Vous ne sortirez pas de cette exposition au Musée Maillol (jusqu’au 4 Février) guilleret et sifflotant. Attendez-vous à voir en face les horreurs de la guerre (la Grande) telles qu’une dizaine d’artistes allemands les ont vécues dans leur chair même.
Les gravures d’Otto Dix, qui démarrent l’exposition, montrent des hommes qui ne sont plus des hommes, devenus cadavres, robots tueurs, sauvages, fantômes, fous, ayant perdu toute parcelle d’humanité. Certaines gravures sont très réalistes, les plus frappantes sont celles plus dépouillées, plus formelles, ainsi des trous d’obus illuminés par des obus éclairants où les formes rondes, lunaires des cratères sont décorées d’un fourmillement lumineux de petits filaments blancs. D’autres montrent des entassements de cadavres à moitié ensevelis, tas d’os presque abstrait dans sa facture s’il n’y avait ce crâne qui en émerge. D’Otto Dix aussi, une Vierge tragique, les traits défaits, les seins tombant, serrant dans ses bras un foetus avorté alors que des têtes grimaçantes émergent des nuages. Pour éviter la censure, Dix, soldat en première ligne, n’envoie pas de lettres mais des dessins sur des cartes postales militaires. Celle-ci, datée du 20 Mars 1916, est titrée Autoportrait dans un abri. Voilà des yeux qui ont vu l’enfer, l’indicible.
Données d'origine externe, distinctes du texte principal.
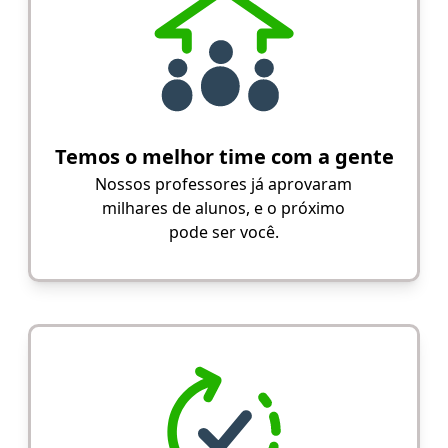
Temos o melhor time com a gente
Nossos professores já aprovaram
milhares de alunos, e o próximo
pode ser você.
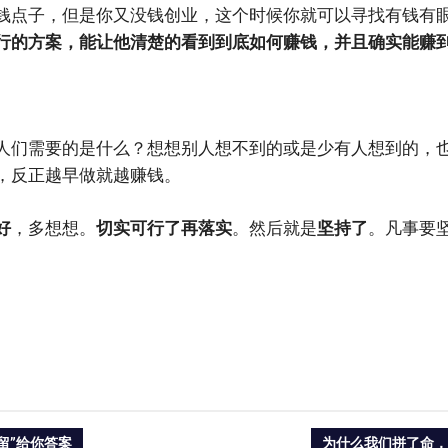
钱点子，但是你又没钱创业，这个时候你就可以寻找有钱有
行的方案，能让他清楚的看到到底如何赚钱，并且确实能赚
人们需要的是什么？想想别人想不到的或是少有人想到的，
，反正越早做就越赚钱。
好
，多想想。
切实可行了再落实
。然后就是
坚持了
。凡事要
NEXT
留”给你答案
为什么我们拼了命，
Max Beckmann et George Grosz traduisent, plus que Dix, l’horreur en termes graphiques. Beckmann bouscule la représentation réaliste, fait basculer les verticales dans un enchevêtrement diabolique. Grosz invente un trait nouveau, empile les zigzags, détruit la ligne droite. Ludwig Meidner aussi déforme, éclate les figures, déchaîne son trait. Ses Prophètes (1916) haranguent la foule et annoncent la dictature; leurs formes s’emmêlent, mains et têtes émergent de la masse. A voir ces dessins, on pressent que l’expérience de la guerre a été un des creusets de l’art moderne, que la destruction des hommes, des vies a permis, entraîné une déconstruction de la ligne, du dessin.
La seconde partie de l’exposition est consacrée aux années de Weimar. A côté de la montée du nazisme, un des thèmes les plus intéressants de l’exposition est celui de la non-représentation des gueules cassées. Autant les invalides, manchots, culs-de-jatte et autres mutilés sont omniprésents dès la fin de la guerre, représentés en mendiants ou en héros, autant on ne se résoud pas à représenter les visages détruits, on les cache dans des pièces sans miroir (rappelez-vous, de ce côté-ci du Rhin, La Chambre des Officiers). Il y a là un tabou, une limite dans la représentation de l’horreur, qui s’impose à tous. Ni photos, ni dessins jusqu’en 1924. Alors un pacifiste, Ernst Friedrich ose publier un livre Krieg den Krieg (Guerre à la guerre) en édition quadrilingue (allemand, anglais, néerlandais et français), qui reproduit des photos de visages mutilés. C’est bien sûr un scandale.
Cete exposition ne se veut pas seulement artistique, elle replace les oeuvres dans un contexte historique, avec quelques artefacts très visuels (ainsi un masque à gaz, un casque). Mais il est désastreux qu’il y ait autant de fautes d’orthographe dans les cartels et sur les panneaux explicatifs; j’en ai rarement vu autant dans une exposition.